Die Pandemie ist aus vielen Köpfen verschwunden, die Staatsanwaltschaften allerdings hält Corona erst jetzt so richtig auf Trab. Alleine in Basel-Stadt laufen rund 200 Verfahren gegen Firmen, die verdächtigt werden, Unterstützungskredite wegen des Lockdowns unrechtmässig beantragt oder verwendet zu haben. Die Summe der zweifelhaften Kredite liegt hier bei etwa 20 Millionen Franken.
Landesweit weist das Staatssekretariat für Wirtschaft Seco per Mitte Januar gut 2400 pendente Fälle von Strafanzeigen wegen solcher Betrügereien aus, mit einer Deliktsumme von insgesamt über 285 Millionen Franken. Erledigt wurden in der ganzen Schweiz bisher 1075 angezeigte Fälle.
Die Basler Staatsanwaltschaft hat drei befristete Stellen zusätzlich schaffen müssen, um den Berg von Covid-Fällen laufend abzutragen. Aktuell rechnet sie damit, bis in drei Jahren alles erledigt zu haben. Bis die Gerichte damit durch sein werden, wird es weitere Jahre dauern.
Getrickst wurde beim Kreditantrag bei diversen Angaben. Der Löwenanteil entfällt auf Unwahrheiten, wie Firmen Kredite verwenden wollten und welchen Umsatz sie üblicherweise erzielten. Weil die Notkredite maximal zehn Prozent des Umsatzes betragen durften, wurden oft überhöhte Umsatzzahlen angegeben.
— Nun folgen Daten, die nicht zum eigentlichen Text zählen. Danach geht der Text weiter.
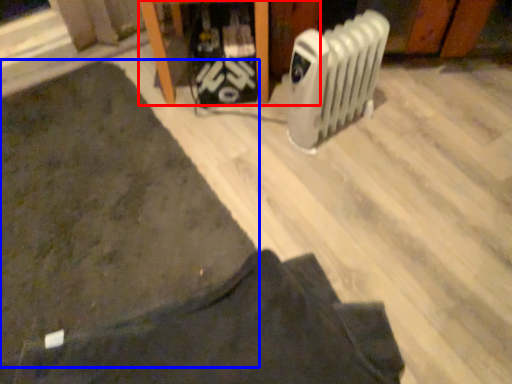 Question: Which object is closer to the camera taking this photo, furniture (highlighted by a red box) or mat (highlighted by a blue box)?

Choices:
 (A) furniture
 (B) mat

Answer: (B) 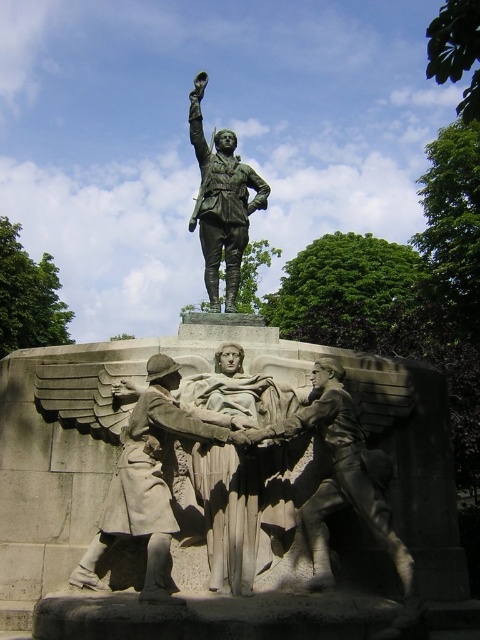 You are a visitor at the statue and want to take a photo that includes both the bronze statue of soldier at center and the bronze statue at upper center. Which one should you focus on first to ensure both are in frame?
Bei nachfolgenden Kontrollen – zum Beispiel anhand von Mehrwertsteuerabrechnungen – flogen sie auf.
Bundesweit zeichnet sich gemäss den erledigten Fällen ab, dass in der Baubranche die Versuchung am grössten war: Diese liegt mit knapp 29 Prozent der bisher fast 600 verurteilten Covid-Kreditbetrüger klar an der Spitze. Dahinter folgt die Gastronomie mit 14 Prozent.
Querbeet ist jede Branche betroffen.
Covid-Kreditbetrug war aber keine Bau- und Beizen-Exklusivität: «Querbeet ist jede Branche betroffen», sagt Thomas Hofer, der in der Basler Staatsanwaltschaft die Untersuchungen zu den Covid-Krediten leitet. Es gehe auch nicht nur um Einzelfirmen, sondern auch um Aktiengesellschaften, teils mit vielen Angestellten.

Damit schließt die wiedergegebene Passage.